(Page-level text extractions)
- Opening Delimiter -

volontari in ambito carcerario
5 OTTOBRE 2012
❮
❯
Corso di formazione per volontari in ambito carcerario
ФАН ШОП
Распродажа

- Closing Delimiter -
- Opening Delimiter -

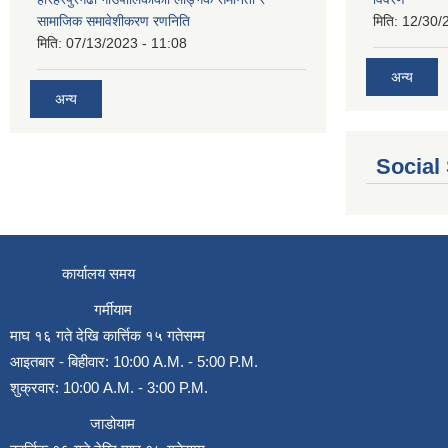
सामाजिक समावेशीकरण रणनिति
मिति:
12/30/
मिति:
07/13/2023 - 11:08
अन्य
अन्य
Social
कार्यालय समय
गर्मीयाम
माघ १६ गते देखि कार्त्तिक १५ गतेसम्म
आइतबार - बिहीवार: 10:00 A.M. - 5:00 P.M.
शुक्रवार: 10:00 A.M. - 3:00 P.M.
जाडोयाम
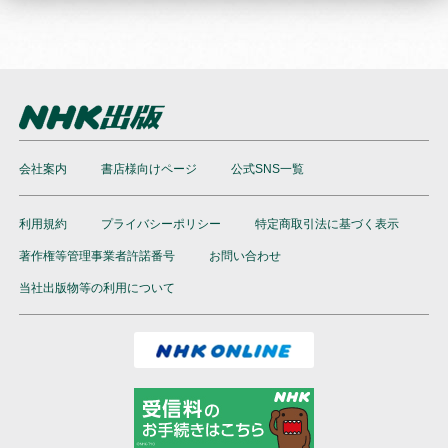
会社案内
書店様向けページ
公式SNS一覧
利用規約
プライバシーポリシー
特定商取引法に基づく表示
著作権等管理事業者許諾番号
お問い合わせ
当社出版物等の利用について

- Closing Delimiter -

About this task => The answer must be one number: how many lines in the records above contain "carcerario".

Worked solution => 2